If a team thinks software never fails, they might not allow themselves to believe their software could contain latent defects. They might think, "It work today, so it will always work." In their false confidence, they might skip testing, breeze through code review, dismiss bug reports, or skip error handling. This may let them ship quickly at first only to get bogged down fixing bugs later. In the meantime, hopefully those bugs don't cause harm to anyone.
Fix: Use better metaphors
In It's Not Tech Debt. It's Tech Risk, I show that the metaphors we use shape how seriously we take software problems.
Eroded alignment with nonexperts
The phrase "software never fails" communicates the wrong thing to non-practitioners.

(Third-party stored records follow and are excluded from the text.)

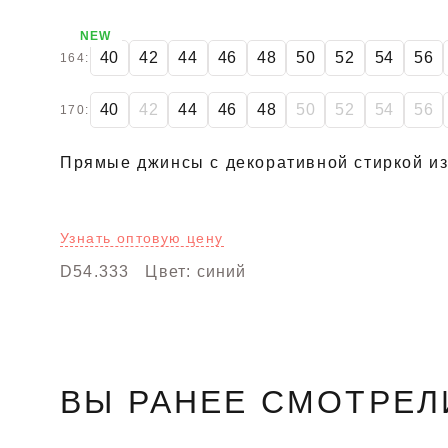
NEW
40
42
44
46
48
50
52
54
56
164:
40
42
44
46
48
50
52
54
56
170:
Прямые джинсы с декоративной стиркой из
Узнать оптовую цену
D54.333
Цвет: синий
ВЫ РАНЕЕ СМОТРЕЛ
-50%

When a politician or mid-level manager hears "X never fails", they hear, "We never have to think about that." They don't share your nuanced understanding. This mindset could lead to poor business decisions, for example when leadership says "ship it" or downsizes the QA team. More broadly, it could lead to public harm when an elected or appointed official makes an misguided public policy decision.
Fix: Use different words
Let your word choices build, not erode, alignment between you and decision makers. For guidance on translating technical risks into terms leadership will prioritize, see my post Tech Risk is Business Risk.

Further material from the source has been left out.